USA Today had a short piece yesterday on cities "removing concrete barriers," but added, "not by tearing them down but by shrouding them in greenery and turning them into parks and pedestrian-friendly developments." City to River and Rick Bonasch of STL Rising stand in for St. Louis. But City to River is advocating for tearing down, filling in, removing, I-70 once the new Mississippi River Bridge is completed and replacing it with an at-grade boulevard similar to Michigan Avenue in Chicago.

The USA Today story also covers Dallas, Santa Monica, Los Angeles and Cincinnati; all cities with plans to "cap" a section of highway to create parkland. The images below of of the proposed Dallas solution, courtesy of USA Today and of the current I-70 trench adjacent to the Basilica and Arch grounds in St. Louis as it exists today.

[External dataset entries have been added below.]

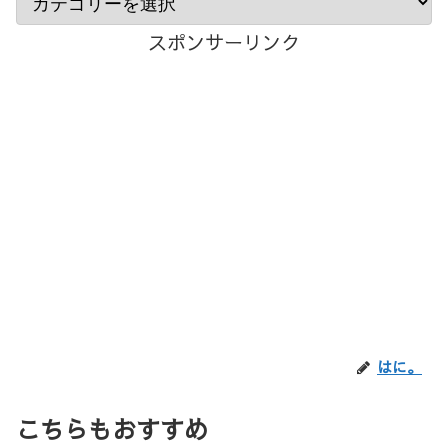
スポンサーリンク
はに。
こちらもおすすめ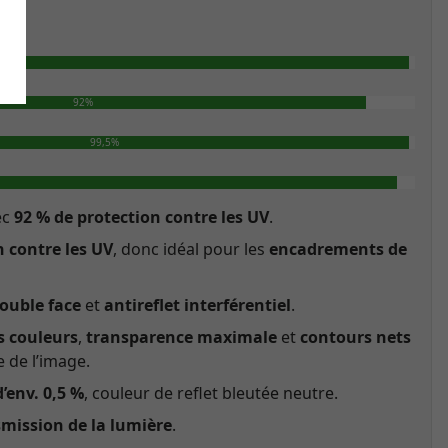
et
92%
99,5%
ec
92 % de protection contre les UV
.
 contre les UV
, donc idéal pour les
encadrements de
ouble face
et
antireflet interférentiel
.
es couleurs
,
transparence maximale
et
contours nets
 de l’image.
d’env. 0,5 %
, couleur de reflet bleutée neutre.
smission de la lumière
.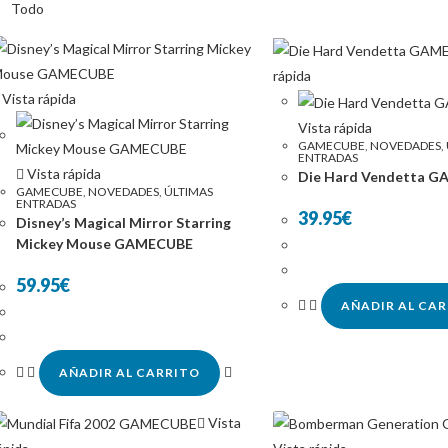
Todo
rápida
Vista rápida
Vista rápida
GAMECUBE
,
NOVEDADES
,
ENTRADAS
Vista rápida
Die Hard Vendetta 
GAMECUBE
,
NOVEDADES
,
ÚLTIMAS
ENTRADAS
39.95
€
Disney’s Magical Mirror Starring
Mickey Mouse GAMECUBE
59.95
€
AÑADIR AL CA
AÑADIR AL CARRITO
Vista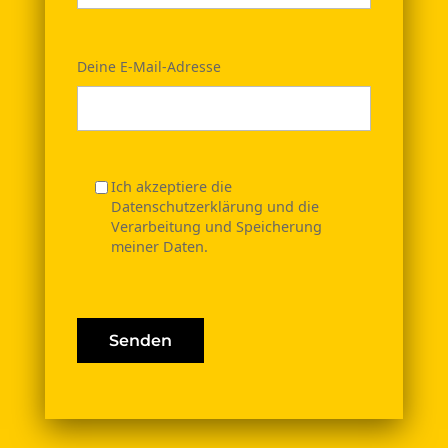
Deine E-Mail-Adresse
Ich akzeptiere die
Datenschutzerklärung und die
Verarbeitung und Speicherung
meiner Daten.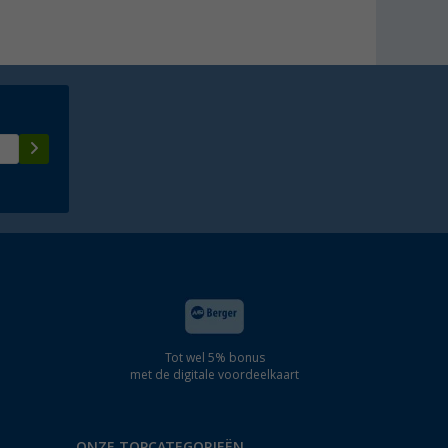
Tot wel 5% bonus
met de digitale voordeelkaart
ONZE TOPCATEGORIEËN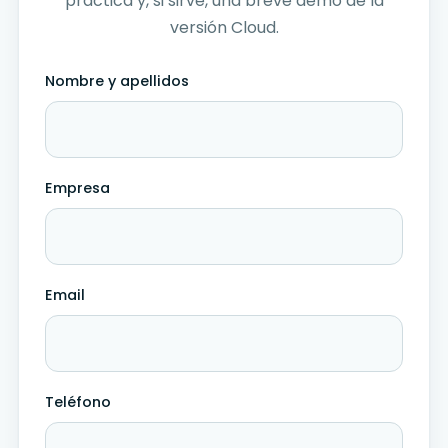
práctica y, si sirve, una breve demo de la
versión Cloud.
Nombre y apellidos
Empresa
Email
Teléfono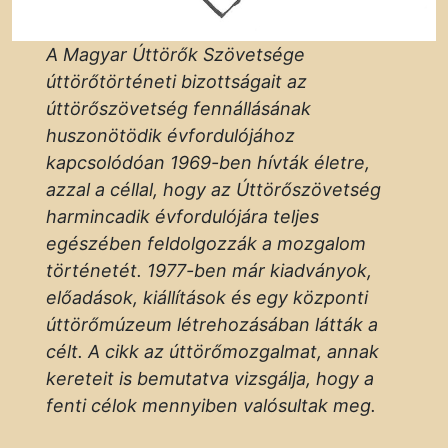
A Magyar Úttörők Szövetsége
úttörőtörténeti bizottságait az
úttörőszövetség fennállásának
huszonötödik évfordulójához
kapcsolódóan 1969-ben hívták életre,
azzal a céllal, hogy az Úttörőszövetség
harmincadik évfordulójára teljes
egészében feldolgozzák a mozgalom
történetét. 1977-ben már kiadványok,
előadások, kiállítások és egy központi
úttörőmúzeum létrehozásában látták a
célt. A cikk az úttörőmozgalmat, annak
kereteit is bemutatva vizsgálja, hogy a
fenti célok mennyiben valósultak meg.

The outcome of the current City+Arch+River design competition will not be known for months, but it is clear that at least one finalist, Weiss/Manfredi, will likely embrace the existing infrastructure surrounding the Arch grounds and likely address current barriers in a fashion similar to the other cities mentioned in USA Today and similar to one of their previous projects, Olympic Park in Seattle. It's good to see the effort in St. Louis mentioned, but let's keep our eye on the ball and make sure that St. Louis doesn't put an expensive, inadequate band-aid on a problem that's divided our city's most valuable assets for decades. Let's remove I-70 from downtown.

St. Louis has a choice: we can either join the movement that shrouds Interstates in greenery, disguising tears in our urban environment, at an incredible cost, or join the movement that says we can save money, open up new development opportunities, reconnect our city and create a vibrant front door for pedestrians and motorists alike.

From USA Today:

 St. Louis. A design competition is underway to connect the Gateway Arch grounds and downtown over I-70, which divides the two. A non-profit citizen group, City to River, proposes removing a section of the interstate that is not needed since traffic has been shifted to a new bridge north of the Arch.

Turning it into a 1.4-mile boulevard and parkway would "create more valuable real estate, close to the Arch," says Rick Bonasch, a member. "This boulevard would connect downtown casinos, hotels, sports stadiums and the historic riverfront."